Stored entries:
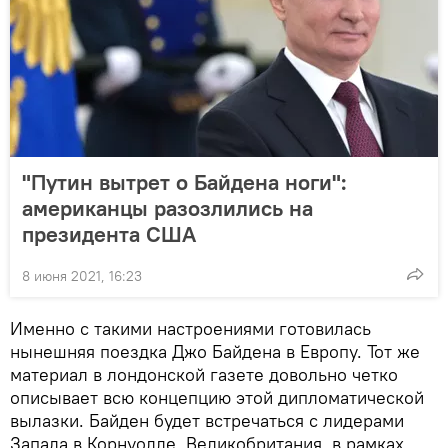
"Путин вытрет о Байдена ноги":
американцы разозлились на
президента США
8 июня 2021, 16:23
Именно с такими настроениями готовилась
нынешняя поездка Джо Байдена в Европу. Тот же
материал в лондонской газете довольно четко
описывает всю концепцию этой дипломатической
вылазки. Байден будет встречаться с лидерами
Запада в Корнуолле, Великобритания, в рамках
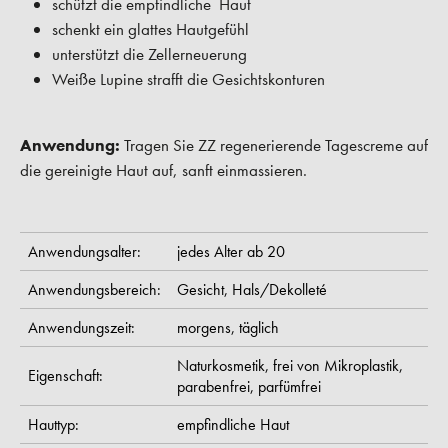
schützt die empfindliche Haut
schenkt ein glattes Hautgefühl
unterstützt die Zellerneuerung
Weiße Lupine strafft die Gesichtskonturen
Anwendung:
Tragen Sie ZZ regenerierende Tagescreme auf
die gereinigte Haut auf, sanft einmassieren.
Anwendungsalter:
jedes Alter ab 20
Anwendungsbereich:
Gesicht,
Hals/Dekolleté
Anwendungszeit:
morgens,
täglich
Naturkosmetik,
frei von Mikroplastik,
Eigenschaft:
parabenfrei,
parfümfrei
Hauttyp:
empfindliche Haut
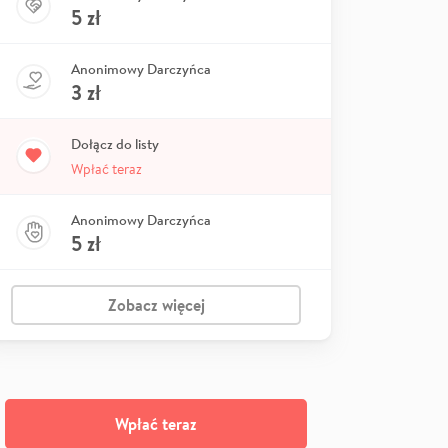
5
zł
Anonimowy Darczyńca
3
zł
Dołącz do listy
Wpłać teraz
Anonimowy Darczyńca
5
zł
Zobacz więcej
Wpłać teraz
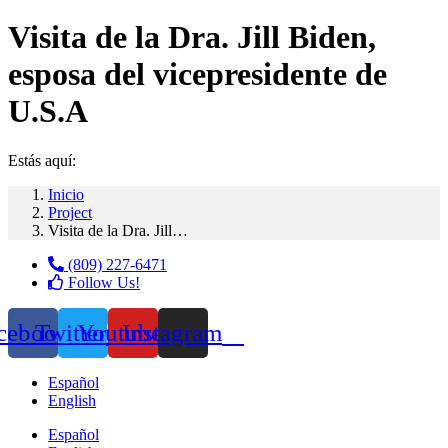
Visita de la Dra. Jill Biden,
esposa del vicepresidente de
U.S.A
Estás aquí:
Inicio
Project
Visita de la Dra. Jill…
(809) 227-6471
Follow Us!
cebook
Twitter
Youtube
Instagram
Español
English
Español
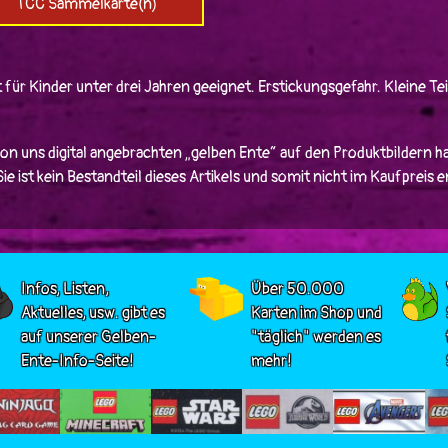
TCC Sammelkarte(n)
 für Kinder unter drei Jahren geeignet. Erstickungsgefahr. Kleine Tei
von uns digital angebrachten „gelben Ente“ auf den Produktbildern ha
e ist kein Bestandteil dieses Artikels und somit nicht im Kaufpreis 
Infos, Listen,
Über 50.000
Aktuelles, usw. gibt es
Karten im Shop und
auf unserer Gelben-
"täglich" werden es
Ente-Info-Seite!
mehr!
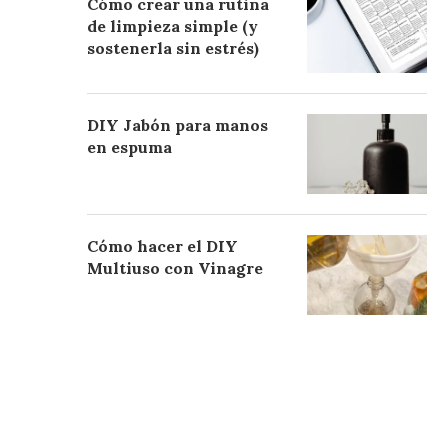
Cómo crear una rutina
de limpieza simple (y
sostenerla sin estrés)
DIY Jabón para manos
en espuma
Cómo hacer el DIY
Multiuso con Vinagre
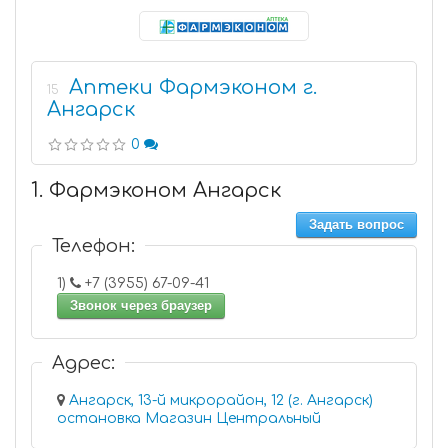
Аптеки Фармэконом г.
15
Ангарск
0
1. Фармэконом Ангарск
Задать вопрос
Телефон:
1)
+7 (3955) 67-09-41
Звонок через браузер
Адрес:
Ангарск, 13-й микрорайон, 12 (г. Ангарск)
остановка Магазин Центральный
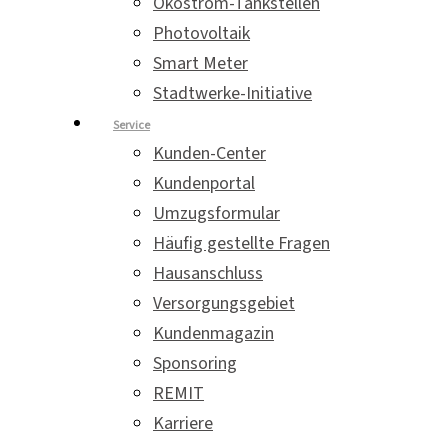
Ökostrom-Tankstellen
Photovoltaik
Smart Meter
Stadtwerke-Initiative
Service
Kunden-Center
Kundenportal
Umzugsformular
Häufig gestellte Fragen
Hausanschluss
Versorgungsgebiet
Kundenmagazin
Sponsoring
REMIT
Karriere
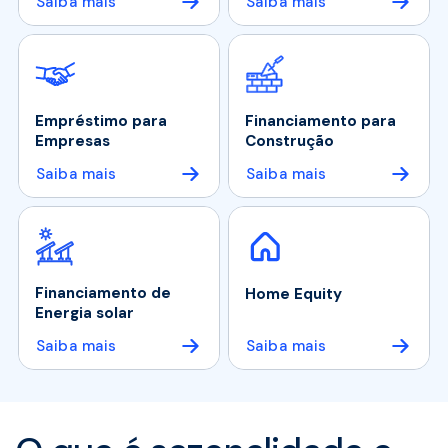
Saiba mais
Saiba mais
Empréstimo para
Financiamento para
Empresas
Construção
Saiba mais
Saiba mais
Financiamento de
Home Equity
Energia solar
Saiba mais
Saiba mais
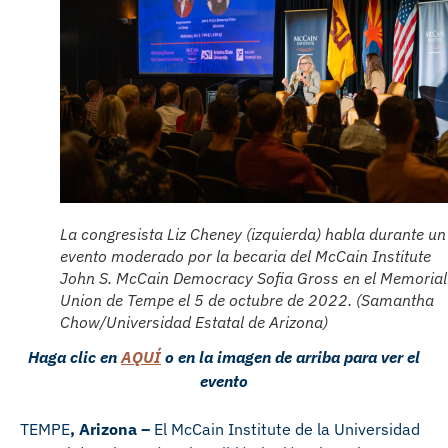
La congresista Liz Cheney (izquierda) habla durante un
evento moderado por la becaria del McCain Institute
John S. McCain Democracy Sofia Gross en el Memorial
Union de Tempe el 5 de octubre de 2022. (Samantha
Chow/Universidad Estatal de Arizona)
Haga clic en
AQUÍ
o en la imagen de arriba para ver el
evento
TEMPE
, Arizona –
El McCain Institute de la Universidad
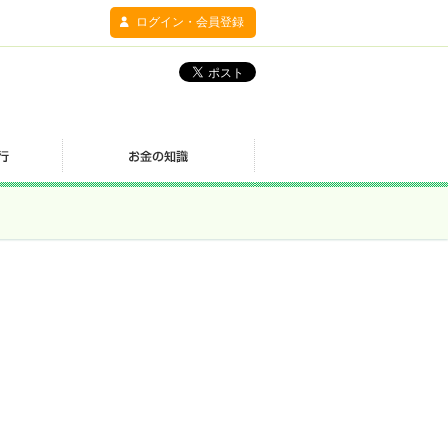
ログイン・会員登録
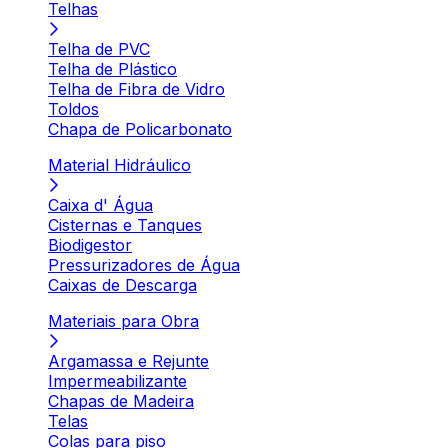
Telhas
Telha de PVC
Telha de Plástico
Telha de Fibra de Vidro
Toldos
Chapa de Policarbonato
Material Hidráulico
Caixa d' Água
Cisternas e Tanques
Biodigestor
Pressurizadores de Água
Caixas de Descarga
Materiais para Obra
Argamassa e Rejunte
Impermeabilizante
Chapas de Madeira
Telas
Colas para piso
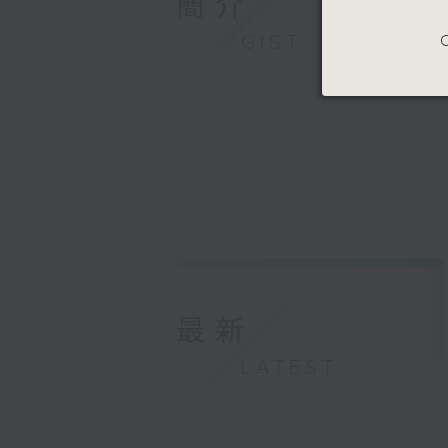
簡介
GIST
C
最新
LATEST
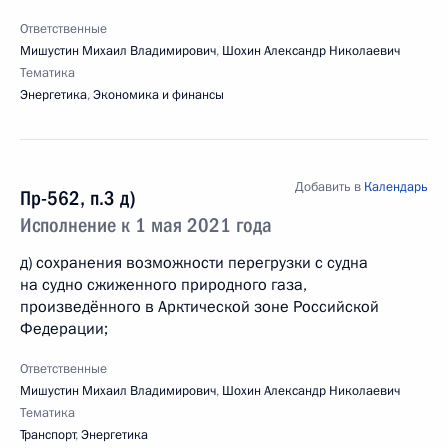
Ответственные
Мишустин Михаил Владимирович
,
Шохин Александр Николаевич
Тематика
Энергетика
,
Экономика и финансы
Добавить в
Календарь
Пр-562, п.3 д)
Исполнение к 1 мая 2021 года
д) сохранения возможности перегрузки с судна
на судно сжиженного природного газа,
произведённого в Арктической зоне Российской
Федерации;
Ответственные
Мишустин Михаил Владимирович
,
Шохин Александр Николаевич
Тематика
Транспорт
,
Энергетика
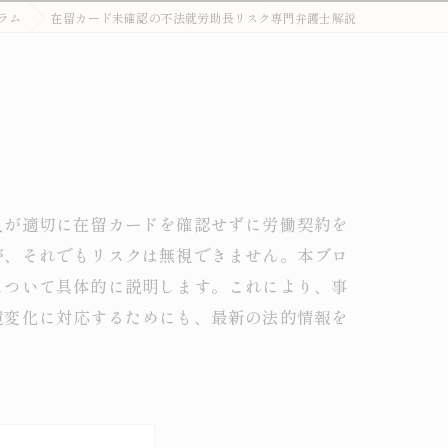
ラム
在留カード未確認の不法就労助長リスク専門弁護士解説
外国人刑事・在留Q&A
詐欺・特殊詐欺（受け子・闇バイト）
オーバーステイ（不法残留）
窃盗・万引き
薬物事件
人が適切に在留カードを確認せずに労働契約を
が、それでもリスクは無視できません。本ブロ
傷害・暴行
について具体的に説明します。これにより、事
わいせつ・盗撮
境変化に対応するためにも、最新の法的情報を
不法就労・オーバーステイ
外国人事件の解決事例
退去強制・在留特別許可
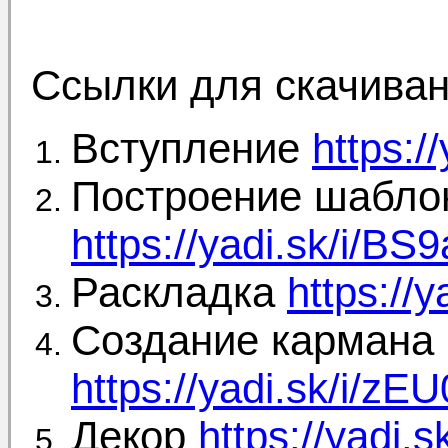
Ссылки для скачиван
Вступление
https:
Построение шабло
https://yadi.sk/i/
Раскладка
https://
Создание кармана
https://yadi.sk/i/
Декор
https://yadi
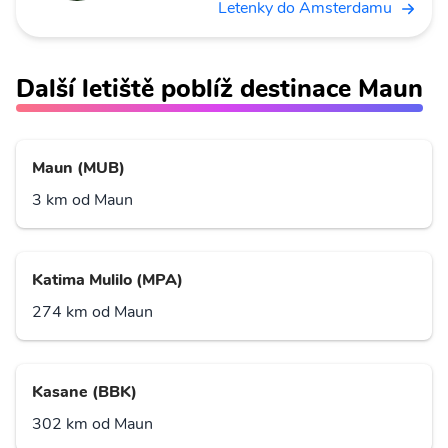
Letenky do Amsterdamu
Další letiště poblíž destinace Maun
Maun (MUB)
3 km od Maun
Katima Mulilo (MPA)
274 km od Maun
Kasane (BBK)
302 km od Maun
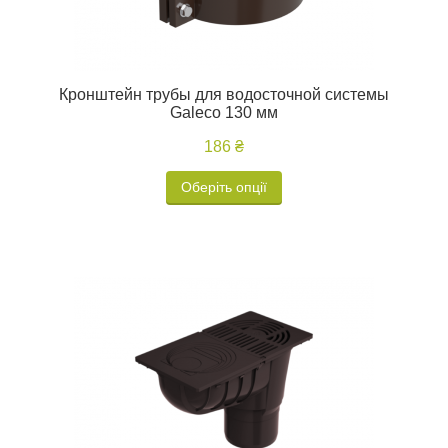
Кронштейн трубы для водосточной системы
Galeco 130 мм
186 ₴
Оберіть опції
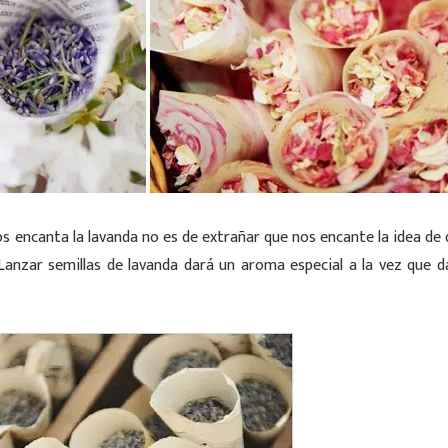
os encanta la lavanda no es de extrañar que nos encante la idea de 
Lanzar semillas de lavanda dará un aroma especial a la vez que 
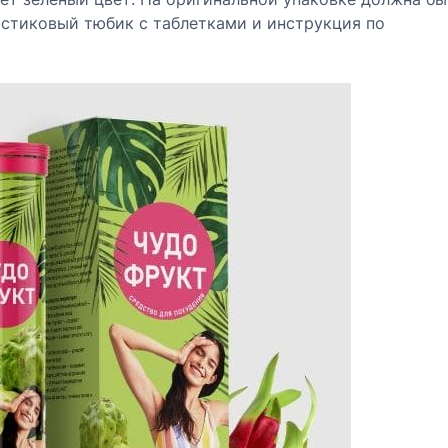
 48
астиковый тюбик с таблетками и инструкция по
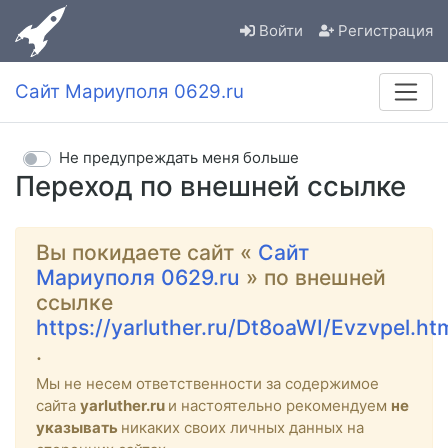
Войти
Регистрация
Сайт Мариуполя 0629.ru
Не предупреждать меня больше
Переход по внешней ссылке
Вы покидаете сайт «
Сайт
Мариуполя 0629.ru
» по внешней
ссылке
https://yarluther.ru/Dt8oaWI/Evzvpel.ht
.
Мы не несем ответственности за содержимое
сайта
yarluther.ru
и настоятельно рекомендуем
не
указывать
никаких своих личных данных на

Exercise aim:
The required answer is every line from the one containing "人が適切に在留カードを確認せずに労働契約を" through the last line of the entries, restated word for word and with no pictures.

Reply:
人が適切に在留カードを確認せずに労働契約を
が、それでもリスクは無視できません。本ブロ
傷害・暴行
について具体的に説明します。これにより、事
わいせつ・盗撮
境変化に対応するためにも、最新の法的情報を
不法就労・オーバーステイ
外国人事件の解決事例
退去強制・在留特別許可
Ссылки для скачиван
Вступление
https:
Построение шабло
https://yadi.sk/i/
Раскладка
https://
Создание кармана
https://yadi.sk/i/
Декор
https://yadi
Letenky do Amsterdamu
Další letiště poblíž destinace Maun
Maun (MUB)
3 km od Maun
Katima Mulilo (MPA)
274 km od Maun
Kasane (BBK)
302 km od Maun
Кронштейн трубы для водосточной системы
Galeco 130 мм
186 ₴
Оберіть опції
os encanta la lavanda no es de extrañar que nos encante la idea de 
Lanzar semillas de lavanda dará un aroma especial a la vez que 
 48
астиковый тюбик с таблетками и инструкция по
Войти
Регистрация
Сайт Мариуполя 0629.ru
Не предупреждать меня больше
Переход по внешней ссылке
Вы покидаете сайт «
Сайт
Мариуполя 0629.ru
» по внешней
ссылке
https://yarluther.ru/Dt8oaWI/Evzvpel.ht
.
Мы не несем ответственности за содержимое
сайта
yarluther.ru
и настоятельно рекомендуем
не
указывать
никаких своих личных данных на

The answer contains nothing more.